**What you will do**: Within the listing below, tally the lines where the word "wallet" appears, and answer with nothing but the tally.

**Provided data**:
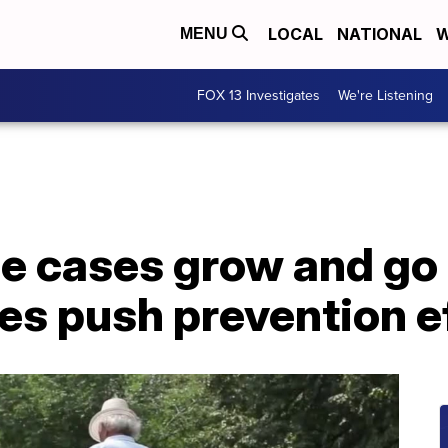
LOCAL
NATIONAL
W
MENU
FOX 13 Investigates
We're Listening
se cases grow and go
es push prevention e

...

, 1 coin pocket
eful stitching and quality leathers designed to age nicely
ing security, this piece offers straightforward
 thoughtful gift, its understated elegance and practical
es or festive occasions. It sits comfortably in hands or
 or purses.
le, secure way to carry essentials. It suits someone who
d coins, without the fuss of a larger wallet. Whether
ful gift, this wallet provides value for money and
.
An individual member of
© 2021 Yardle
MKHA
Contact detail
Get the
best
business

--

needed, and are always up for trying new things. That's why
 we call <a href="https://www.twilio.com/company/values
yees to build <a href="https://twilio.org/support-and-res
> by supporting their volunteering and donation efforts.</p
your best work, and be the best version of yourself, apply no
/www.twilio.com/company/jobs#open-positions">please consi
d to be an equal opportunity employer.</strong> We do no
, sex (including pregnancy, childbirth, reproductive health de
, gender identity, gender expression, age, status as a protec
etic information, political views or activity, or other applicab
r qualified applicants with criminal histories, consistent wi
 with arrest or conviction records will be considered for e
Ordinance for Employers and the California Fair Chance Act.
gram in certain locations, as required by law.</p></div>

**Result for this exercise**: 2